No crime is good. That, by and large, is why it’s denominated a crime, with certain exceptions relating administrative convenience. Yet every once in a while, one emerges from the pack to become a “different” sort of crime, a crime of particular evil, a scourge of society. The Scourge du jour is drunk driving.
What is it about drunk driving that has caused so many to decide that it’s “different”? Is it that it’s committed by ordinary people, rather than the evil, malevolent caricature of a criminal? Is it that it’s so unpredictable, and affects those who have no reason to suspect that they will be its victims seconds later? Is it so pervasive, so ubiquitous, that it causes massively disproportionate harm? None of these things appear to be the case, while they all seem true.
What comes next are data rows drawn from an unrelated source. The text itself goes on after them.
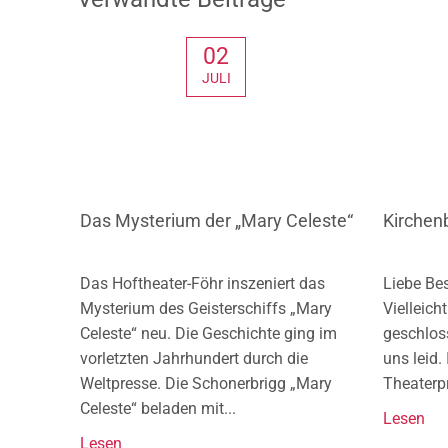
02
JULI
Das Mysterium der „Mary Celeste“
Kirchen
Das Hoftheater-Föhr inszeniert das
Liebe Be
Mysterium des Geisterschiffs „Mary
Vielleich
Celeste“ neu. Die Geschichte ging im
geschlos
vorletzten Jahrhundert durch die
uns leid.
Weltpresse. Die Schonerbrigg „Mary
Theaterpr
Celeste“ beladen mit...
Lesen
Lesen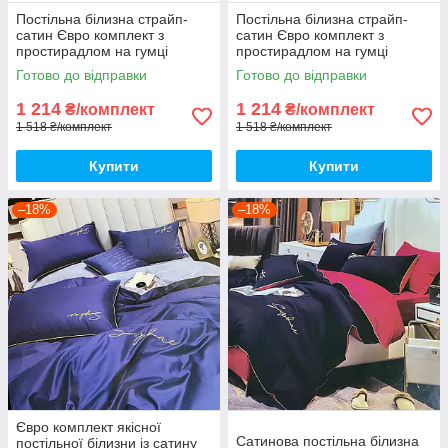
Постільна білизна страйп-
Постільна білизна страйп-
сатин Євро комплект з
сатин Євро комплект з
простирадлом на гумці
простирадлом на гумці
180*200+25см, Тканина -
180*200+25см, Тканина -
Готово до відправки
Готово до відправки
Бавовна
Бавовна
1 214
1 214
₴/комплект
₴/комплект
1 518 ₴/комплект
1 518 ₴/комплект
Купити
Купити
–18%
–18%
Євро комплект якісної
Сатинова постільна білизна
постільної білизни із сатину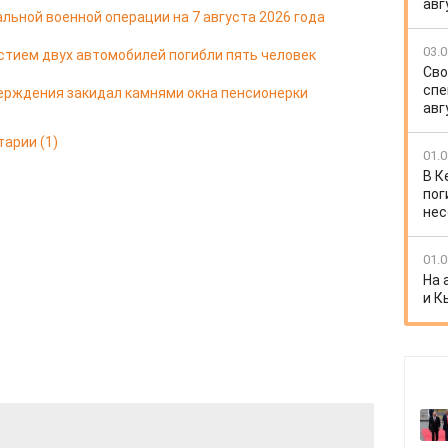
авг
льной военной операции на 7 августа 2026 года
03.0
стием двух автомобилей погибли пять человек
Сво
спе
ерждения закидал камнями окна пенсионерки
авг
тарии
(1)
01.0
В К
пог
нес
01.0
На 
и К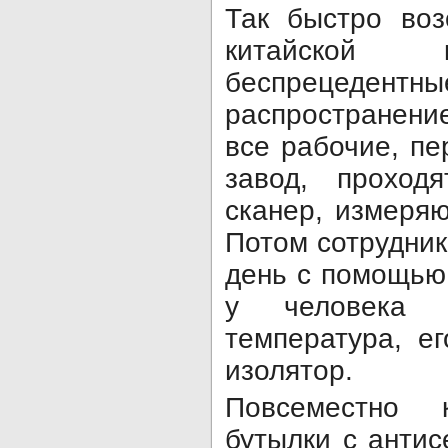
Так быстро воз
китайской 
беспрецедентн
распространени
все рабочие, пе
завод, проход
сканер, измеря
Потом сотрудни
день с помощью
у человека 
температура, е
изолятор.
Повсеместно 
бутылки с антис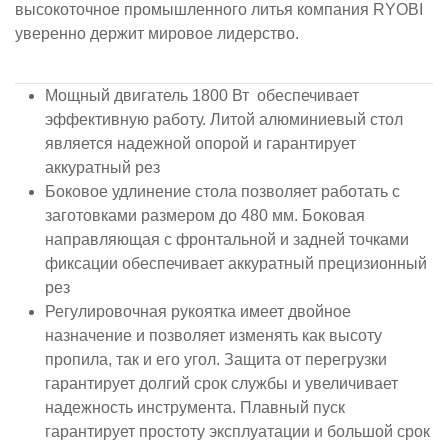
высокоточное промышленного литья компания RYOBI
уверенно держит мировое лидерство.
Мощный двигатель 1800 Вт обеспечивает
эффективную работу. Литой алюминиевый стол
является надежной опорой и гарантирует
аккуратный рез
Боковое удлинение стола позволяет работать с
заготовками размером до 480 мм. Боковая
направляющая с фронтальной и задней точками
фиксации обеспечивает аккуратный прецизионный
рез
Регулировочная рукоятка имеет двойное
назначение и позволяет изменять как высоту
пропила, так и его угол. Защита от перегрузки
гарантирует долгий срок службы и увеличивает
надежность инструмента. Плавный пуск
гарантирует простоту эксплуатации и большой срок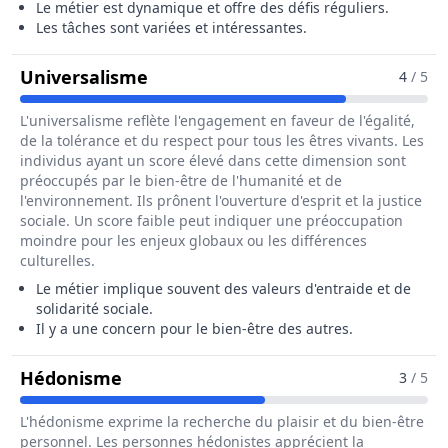
Le métier est dynamique et offre des défis réguliers.
Les tâches sont variées et intéressantes.
Pour Le Métier De Agent / Agente
Universalisme
4
/ 5
L'universalisme reflète l'engagement en faveur de l'égalité,
de la tolérance et du respect pour tous les êtres vivants. Les
individus ayant un score élevé dans cette dimension sont
préoccupés par le bien-être de l'humanité et de
l'environnement. Ils prônent l'ouverture d'esprit et la justice
sociale. Un score faible peut indiquer une préoccupation
moindre pour les enjeux globaux ou les différences
culturelles.
Le métier implique souvent des valeurs d'entraide et de
solidarité sociale.
Il y a une concern pour le bien-être des autres.
Pour Le Métier De Agent / Agente De
Hédonisme
3
/ 5
L'hédonisme exprime la recherche du plaisir et du bien-être
personnel. Les personnes hédonistes apprécient la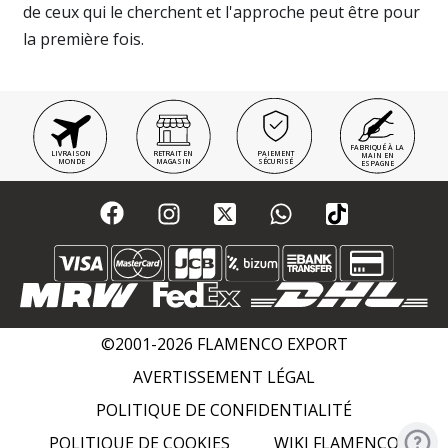
de ceux qui le cherchent et l'approche peut être pour
la première fois.
FABRIQUÉ À LA
LIVRAISON
RETRAIT EN
PAIEMENT
MAIN EN
MONDE
MAGASIN
SÉCURISÉ
ESPAGNE
©2001-2026 FLAMENCO EXPORT
AVERTISSEMENT LÉGAL
POLITIQUE DE CONFIDENTIALITÉ
POLITIQUE DE COOKIES
WIKI FLAMENCO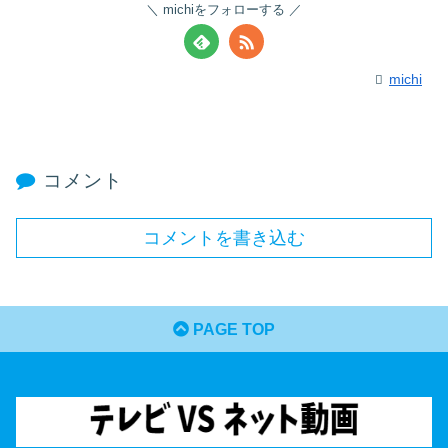
michiをフォローする
michi
コメント
コメントを書き込む
PAGE TOP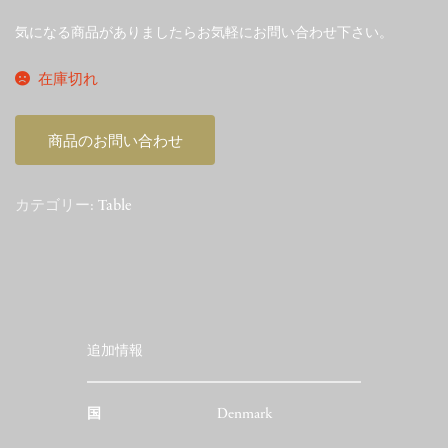
気になる商品がありましたらお気軽にお問い合わせ下さい。
在庫切れ
商品のお問い合わせ
カテゴリー:
Table
追加情報
国
Denmark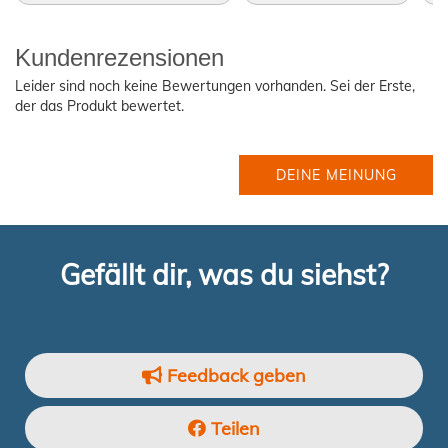
Kundenrezensionen
Leider sind noch keine Bewertungen vorhanden. Sei der Erste,
der das Produkt bewertet.
DEINE MEINUNG
Gefällt dir, was du siehst?
Feedback geben
Teilen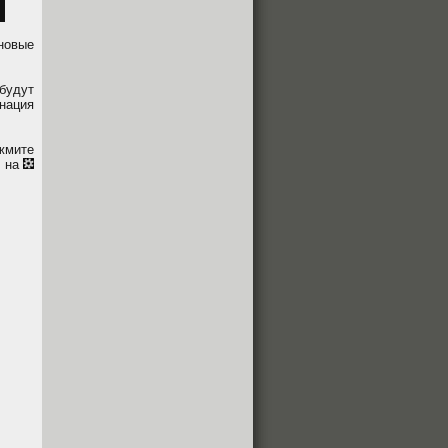
новые
будут
нация
жмите
е на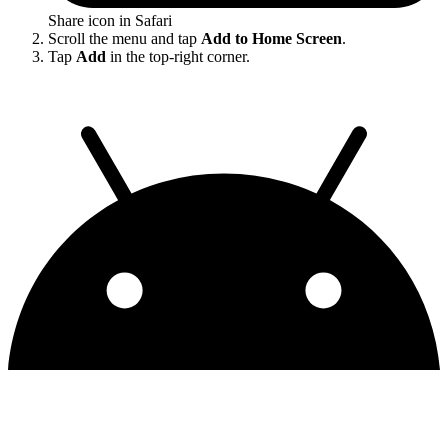
Share icon in Safari
Scroll the menu and tap
Add to Home Screen
.
Tap
Add
in the top-right corner.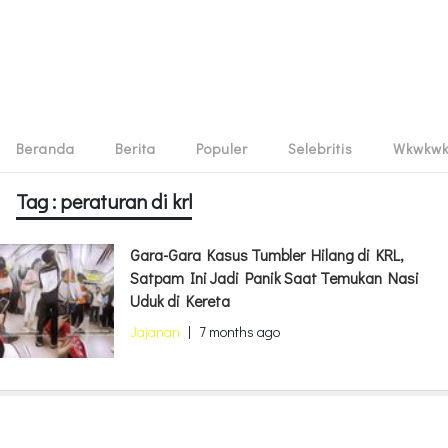
Beranda
Berita
Populer
Selebritis
Wkwkw
Tag : peraturan di krl
Gara-Gara Kasus Tumbler Hilang di KRL,
Satpam Ini Jadi Panik Saat Temukan Nasi
Uduk di Kereta
Jajanan
|
7 months ago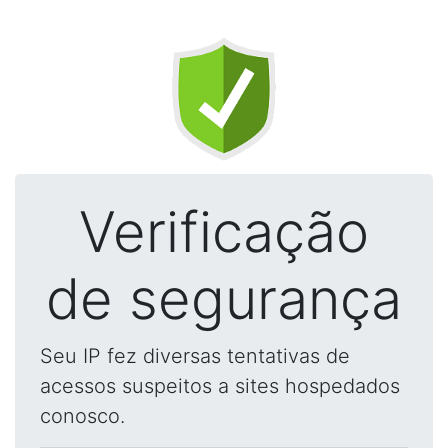
Verificação
de segurança
Seu IP fez diversas tentativas de
acessos suspeitos a sites hospedados
conosco.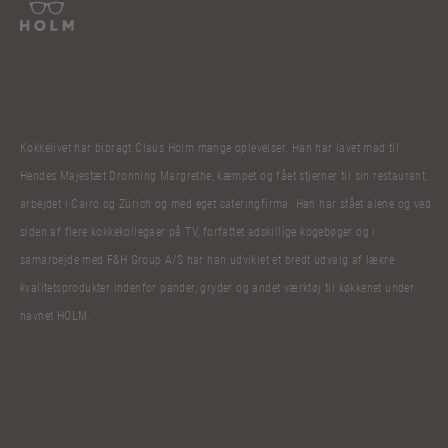
Kokkelivet har bibragt Claus Holm mange oplevelser. Han har lavet mad til
Hendes Majestæt Dronning Margrethe, kæmpet og fået stjerner til sin restaurant,
arbejdet i Cairo og Zürich og med eget cateringfirma. Han har stået alene og ved
siden af flere kokkekollegaer på TV, forfattet adskillige kogebøger og i
samarbejde med F&H Group A/S har han udviklet et bredt udvalg af lækre
kvalitetsprodukter indenfor pander, gryder og andet værktøj til køkkenet under
navnet HOLM.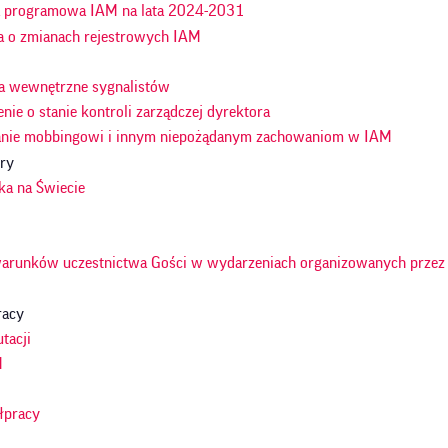
a programowa IAM na lata 2024-2031
a o zmianach rejestrowych IAM
a wewnętrzne sygnalistów
nie o stanie kontroli zarządczej dyrektora
anie mobbingowi i innym niepożądanym zachowaniom w IAM
ury
ka na Świecie
arunków uczestnictwa Gości w wydarzeniach organizowanych przez 
racy
tacji
M
y
łpracy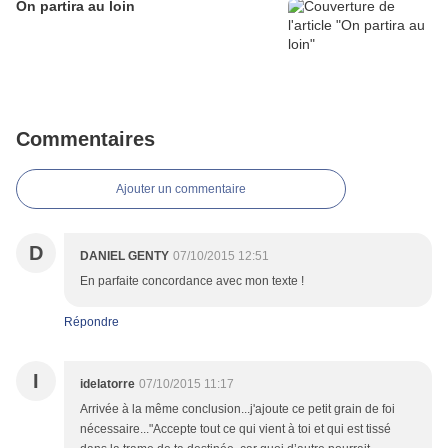
On partira au loin
Commentaires
Ajouter un commentaire
D
DANIEL GENTY
07/10/2015 12:51
En parfaite concordance avec mon texte !
Répondre
I
idelatorre
07/10/2015 11:17
Arrivée à la même conclusion...j'ajoute ce petit grain de foi
nécessaire..."Accepte tout ce qui vient à toi et qui est tissé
It’s impossible to tell exactly what the significance of drunk driving is, mostly because the data is notoriously unreliable, having been deliberately skewed by advocacy groups like MADD, who will claim a drunk driving angle in every car accident and attribute the slightest fender bender to the gravest tragedy to demon liquor. The media and politicians certainly melodramatize every drunk driving crash, and a death in any way connected to intoxication is at least a 3 day story. It doesn’t matter if the person causing the crash was sober, and the victim barely inebriated. Drunk is drunk.
The New York Times editorial the other day lauded California for its initiative in the “war” against drunk driving:
An enlightened measure signed this month by California’s Republican governor, Arnold Schwarzenegger, will require those convicted of drunken driving — including first-time offenders — to install special devices that prevent cars from operating if the driver is drunk. The large pilot program, which covers the 14 million people living in Los Angeles, Sacramento and two other counties, adds important momentum to the national campaign by Mothers Against Drunk Driving to expand the use of the life-saving technology.
Mandating the ignition-interlock devices for all drunken-driving offenders is smart safety policy. Once installed, the vehicle will not start until the driver first blows into the device and registers an alcohol level below the legal limit. Offenders who commute to work by car can keep their jobs, but they cannot drink and drive.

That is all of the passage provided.